Manajer Lokasi Serial Narcos Tewas Tertembak di Meksiko

Purba Wirastama    •    18 September 2017 11:03 WIB
peristiwa
Manajer Lokasi Serial Narcos Tewas Tertembak di Meksiko
(Foto: Comingsoon.net)

Metrotvnews.com, Los Angeles: Narcos  adalah serial drama kriminal Netflix tentang Pablo Escobar dan para gembong narkoba di Kolombia, yang telah melakukan berbagai tindak kejahatan serius dalam perang bisnis narkoba di Amerika. Serial ini akan punya musim keempat yang lokasi syutingnya berpindah ke Meksiko.

Namun insiden buruk terjadi sebelum produksi dimulai. Seperti dilaporkan The Guardian, seorang manajer lokasi untuk proyek ini menjadi korban pembunuhan ketika sedang mencari lokasi syuting di Meksiko. Carlos Munoz Portal, 37, ditemukan tewas dengan sejumlah luka tembak di dalam mobilnya yang terparkir di jalan kecil tanpa nama di kota Temascalapa, dekat perbatasan Hidalgo, pada Senin (11/9/2017).

Netflix telah mengonfirmasi kabar kematian ini dalam pernyataan resmi.

"Kami menyadari kematian Carlos Munox Portal, seorang manajer lokasi terhormat, dan kami turut berbelasungkawa. Fakta-fakta mengenai kematian masih belum diketahui dan pihak otoritas masih melanjutkan investigasi," tulis pihak Netflix.

Menurut seorang teman, Carlos berkendara ke sejumlah lokasi potensial untuk mengambil gambar pada hari Senin. Belum diketahui situasi di sekitar waktu kematian, tetapi beberapa jam kemudian dia ditemukan tak bernyawa.

Seorang teman lain menduga bahwa Carlos diikuti oleh sejumlah penduduk lokal. Sebelumnya dia melihat seseorang yang tak dikenal membawa kamera dan berkeliling di kawasan tersebut. Menurut dia, warga mungkin takut karena situasi kawasan tersebut sedang tidak kondusif.

"Mungkin mereka berpikir bahwa dia mengumpulkan informasi dan mereka pun mencari orang itu," katanya.  

Juru bicara kejaksaan agung Meksiko menyebut bahwa mereka tak punya saksi karena lokasi kejadian terpencil. Sementara, juru bicara kepolisian menyatakan bahwa mereka belum tahu kronologi kejadian.

"Kami tidak tahu apakah dia sedang di Hidalgo dan dari situ mereka mengikuti dia, atau dia berada di ibukota Meksiko dan mencoba kabur ke arah Hidalgo," kata jubir kepolisian.

Carlos telah bekerja untuk sejumlah proyek film sejak 2004, terutama sebagai manajer lokasi. Selain Narcos, proyek filmnya antara lain Fast & Furious, Sicario, Spectre, dan Apocalypto. Pasca kejadian ini, ada ketakutan bahwa sejumlah proyek film tidak jadi mengambil lokasi syuting di Meksiko.

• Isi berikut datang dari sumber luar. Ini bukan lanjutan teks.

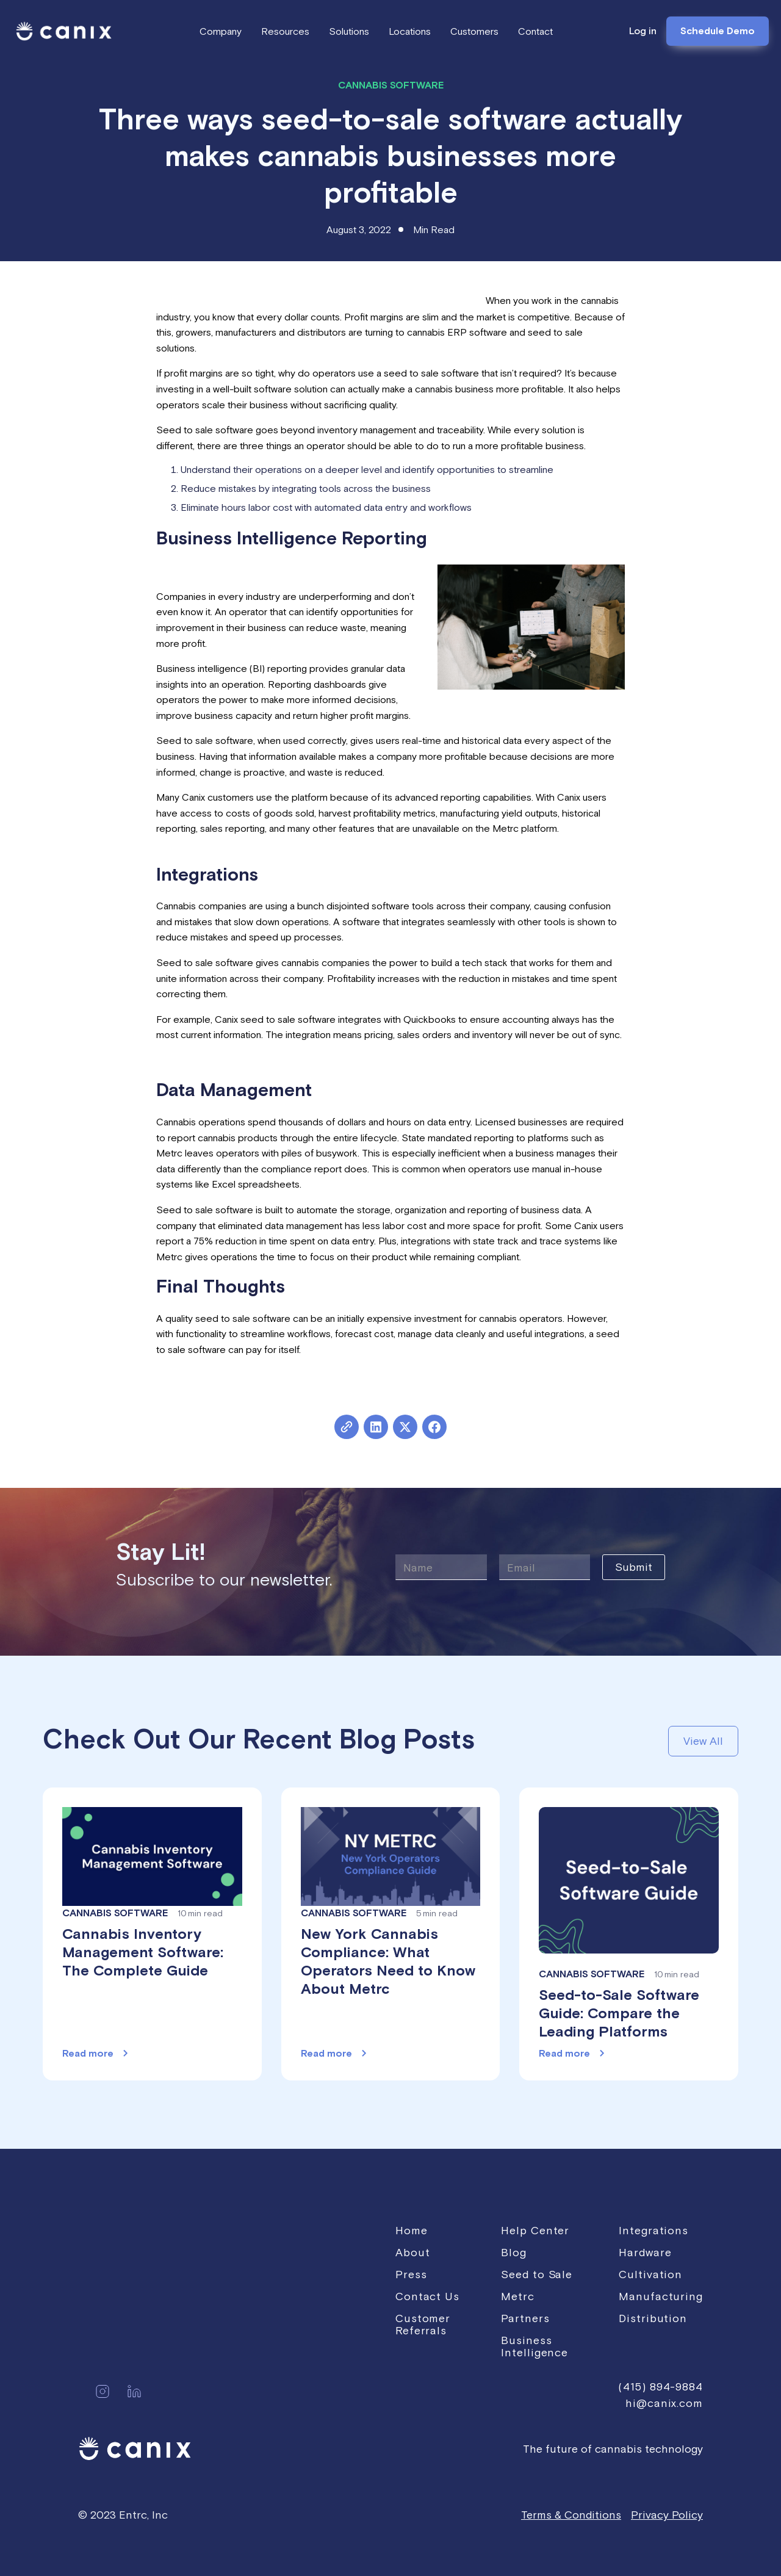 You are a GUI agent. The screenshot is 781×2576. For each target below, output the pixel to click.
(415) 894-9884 (660, 2386)
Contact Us (427, 2296)
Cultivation (650, 2274)
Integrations (653, 2230)
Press (411, 2274)
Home (411, 2230)
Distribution (653, 2318)
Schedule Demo (717, 31)
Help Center (535, 2230)
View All (703, 1740)
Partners (525, 2318)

Meksiko, menurut laporan NPR berdasarkan data International Institute for Strategic Studies Inggris, menjadi negara dengan angka pembunuhan tertinggi kedua di dunia pada 2016 setelah Suriah. Total ada sekitar 23 ribu korban pembunuhan karena sejumlah konflik, termasuk perang narkoba.

Pada bulan Mei 2017, dilansir dari The Guardian, angka pembunuhan di negara ini mencapai titik tertinggi sejak 1997 dengan total 2.186 korban pembunuhan. Menurut data pemerintah Meksiko, sudah ada 9.916 korban pembunuhan dalam lima bulan pertama tahun 2017. Jumlah ini meningkat 30 persen dibandingkan periode sama tahun sebelumnya.